I covered a sheet of glass (edges taped for safety, green) with masking tape. I prefer to use the blue tape which, although much more expensive, does a better job and may be used several times before it looses its stick. 'Ordinary' cream tape is no longer as efficient as it used to be - or am I getting older!

I painted some thickened dye on to another sheet of glass, then pressed this on to the blue taped plate above. Removing it from the plate gave this squishy look.

This second sheet of glass was then printed on to fabric. The horizontal lines evident in the print are there because of my not placing these pieces of tape correctly.

A second piece of fabric was placed on top of the blue taped sheet of glass to pick up the surplus dye. Two pieces from one!

This is my first attempt at this but I feel there are possibilities here. My taped piece of glass was easy to clean and I should be able to use it again. I now plan to try this again using strong plastic sheets which are obviously more flexible than glass.

And another piece finished in my series of 12. Detail only.

85 days to my exhibition

Wednesday, July 29, 2009

Printing Tools

Our local Saturday morning market has several second-hand stalls which I enjoy trawling. Last weekend there was a basket of old kitchen tools from which I purchased several items. These cost me a grand total of NZ$2. Over the next few weeks I will experiment with these and let you know what results I get. You might like to let me know if you have any other ideas I can try.

My new printing tools

I have used the tea strainer to sift dry dye powder (like dusting icing sugar on to a cake) on to the fabric, then squirted on a stock solution (this could also have been done with plain water on to a Soda Ash soaked fabric). I found the solution very uncontrollable and the dyes spread rather more than I preferred.

This time I first applied the stock solution to the fabric with more care, then sifted on the dry dye powder. This I felt has turned out better, and I prefer these colours over the first attempt.

The fourth in my series of 12 pieces, each 22cm x 31cm (9" x 12"). Detail only. Eight more to do....

87 days to my exhibition

Sunday, July 26, 2009

Discharge Variations

The other day I decided to do a quick experiment with discharge paste. I used a gutta nib and dispenser to quickly draw on some previous Procion MX dyed fabric. Then I placed it outside in some welcomed winter sunlight and left it to dry. Obviously in summer this would work a lot quicker! The sunlight certainly lightened the discharged lines on the fabric.

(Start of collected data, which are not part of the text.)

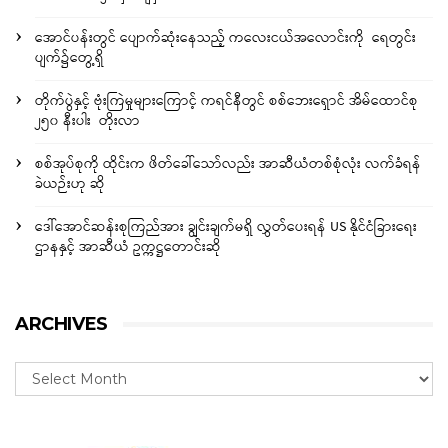
အောင်ပန်းတွင် ပျောက်ဆုံးနေသည့် ကလေးငယ်အလောင်းကို ရေတွင်း
ပျက်၌တွေ့ရှိ
တိုက်ပွဲနှင့် ဗုံးကြဲမှုများကြောင့် ကရင်နီတွင် စစ်ဘေးရှောင် အိမ်ထောင်စု
၂၅၀ နီးပါး တိုးလာ
စစ်အုပ်စုကို ထိုင်းက ဖိတ်ခေါ်သော်လည်း အာဆီယံတစ်စုံလုံး လက်ခံရန်
ခဲယဉ်းဟု ဆို
ဒေါ်အောင်ဆန်းစုကြည်အား ချွင်းချက်မရှိ လွှတ်ပေးရန် US နိုင်ငံခြားရေး
ဌာနနှင့် အာဆီယံ ဥက္ကဋ္ဌတောင်းဆို
ARCHIVES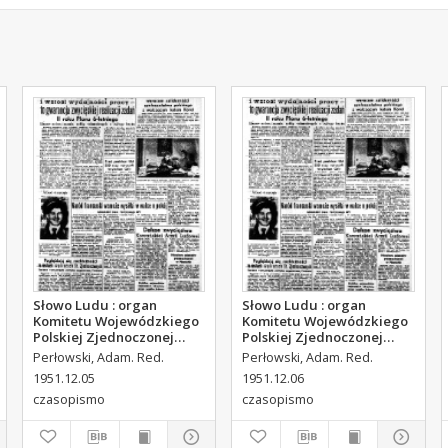
Słowo Ludu : organ
Słowo Ludu : organ
Komitetu Wojewódzkiego
Komitetu Wojewódzkiego
Polskiej Zjednoczonej
Polskiej Zjednoczonej
Partii Robotniczej, 1951,
Partii Robotniczej, 1951,
Perłowski, Adam. Red.
Perłowski, Adam. Red.
R.3, nr 314
R.3, nr 315
1951.12.05
1951.12.06
czasopismo
czasopismo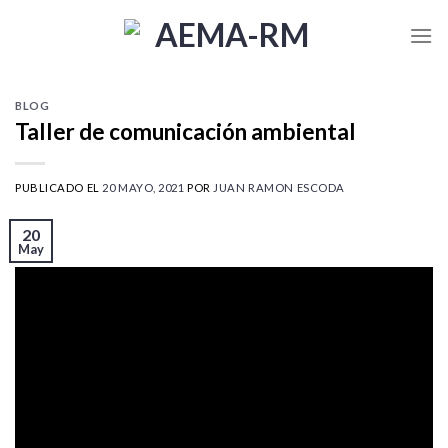
Skip
to
content
BLOG
Taller de comunicación ambiental
PUBLICADO EL
20 MAYO, 2021
POR
JUAN RAMON ESCODA
20
May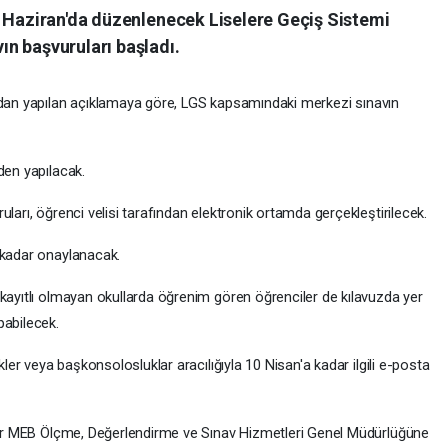
4 Haziran'da düzenlenecek Liselere Geçiş Sistemi
n başvuruları başladı.
ndan
yapılan açıklamaya göre, LGS kapsamındaki merkezi sınavın
den yapılacak.
ları, öğrenci velisi tarafından elektronik ortamda gerçekleştirilecek.
 kadar onaylanacak.
 kayıtlı olmayan okullarda öğrenim gören öğrenciler de kılavuzda yer
pabilecek.
kler veya başkonsolosluklar aracılığıyla 10 Nisan'a kadar ilgili e-posta
adar MEB Ölçme, Değerlendirme ve Sınav Hizmetleri Genel Müdürlüğüne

Discharge paste dried in the sun and then the right hand side has been steam ironed followed by washing to remove the discharge paste. Left hand side has had no ironing.

Discharge paste dried in sun.

Portions only of above steam ironed. I like the subtle variations in colours which result.

While at the Surface Design Association conference we were discussing irons in a workshop and it was mentioned that a travel iron was handy to get into smaller areas unsuccessful with a normal size iron. I purchased a travel iron years ago but it was never very good for the purpose of travel - it was heavy and used up too much of my weight allowance, so it has remained behind ever since. I have now retrieved it and found it good for ironing the smaller areas in the second sample above.

My (steam) travel iron next to the normal size iron.